• **Information provided**

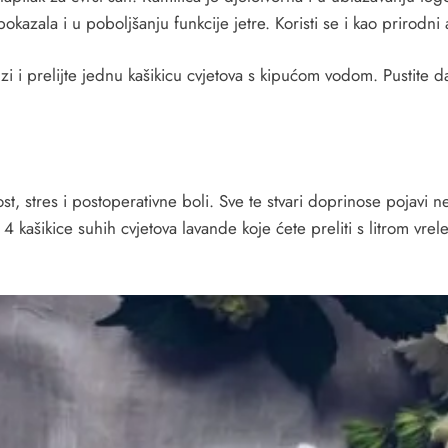
azala i u poboljšanju funkcije jetre. Koristi se i kao prirodni 
zi i prelijte jednu kašikicu cvjetova s kipućom vodom. Pustite da
t, stres i postoperativne boli. Sve te stvari doprinose pojavi n
kašikice suhih cvjetova lavande koje ćete preliti s litrom vrele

• **Requirement**
Write the lines above out again exactly, without any of their pictures.

• **Answer below**
azala i u poboljšanju funkcije jetre. Koristi se i kao prirodni 
zi i prelijte jednu kašikicu cvjetova s kipućom vodom. Pustite da
t, stres i postoperativne boli. Sve te stvari doprinose pojavi n
kašikice suhih cvjetova lavande koje ćete preliti s litrom vrele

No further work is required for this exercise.